Bayes Theorem1 is a logical extension of the conditional probability arguments we looked at in the Venn diagram section. We saw that:
P(A \mid B)=\frac{P (A \cap B)}{P(B)}and P(B \mid A)=\frac{P (B \cap A)}{P(A)}
Since P(A \cap B)=P(B \cap A) :
P(A \cap B)=P(B).P(A|B)=P(B \cap A) |
Hence: P(B|A)=\frac{P(B)P(A|B)}{P(A)}which is Bayes Theorem
and, in general,
P(A_i|B)=\frac{P(B|A_i).P(A_i)}{\displaystyle\sum_{i=1}^{n}P( B|A_i)P(A_i)} |
The following example illustrates the use of this equation. Many more are given in the section on Bayesian inference.
Example
Three machines A, B and C produce 20%, 45% and 35% respectively of a factory's wheel nuts output. 2%, 1% and 3% respectively of these machines outputs are defective.
a) What is the probability that any wheel nut randomly selected from the factory's stock will be defective? Let X be the event that the wheel nut is defective and A, B, and C be the events that the selected wheel nut came from machines A, B and C respectively:
P(X) = P(A). P(X/A)+P(B). P(X/B)+P(C). P(X/C)

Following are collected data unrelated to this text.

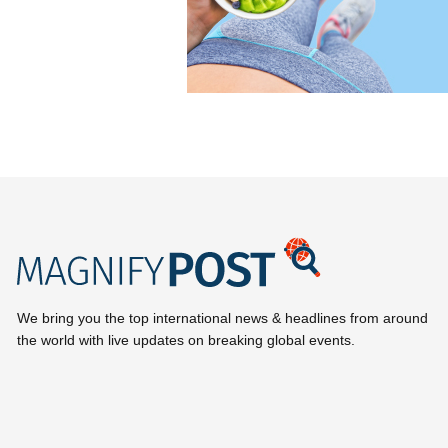
We bring you the top international news & headlines from around
the world with live updates on breaking global events.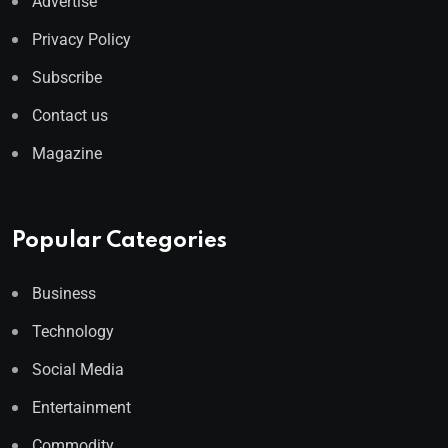
Advertise
Privacy Policy
Subscribe
Contact us
Magazine
Popular Categories
Business
Technology
Social Media
Entertainment
Commodity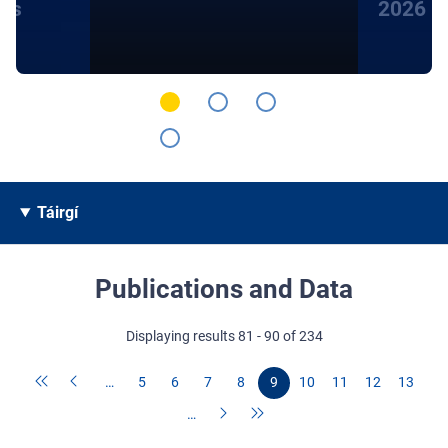
hts
2026
Táirgí
Publications and Data
Displaying results 81 - 90 of 234
…
5
6
7
8
9
10
11
12
13
…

= (0.2).(0.02)+(0.45.)(0.01)+(0.35).(0.03)
= 0.019
b) What is the probability that a randomly selected wheel nut comes from machine A if it is defective?
From Bayes Theorem,
P(A/X)=\frac{P(A).P(X/A)}{P(A).P(X/A)+P(B).P(X/B)+P(C).P(X/C)} |
=\frac{(0.2).(0.02)}{(0.2).(0.02)+(0.45).(0.01)+(0.35).(0.03)}\approx 0.211 |
In other words, in Bayes Theorem we divide the probability of the required path (probability that it came from machine A and was defective) by the probability of all possible paths (probability that it came from any machine and was defective).
1Rev. Thomas Bayes (1702-1761) - English philosopher. A short biography and a reprint of his original paper describing Bayes Theorem appear in Press (1989).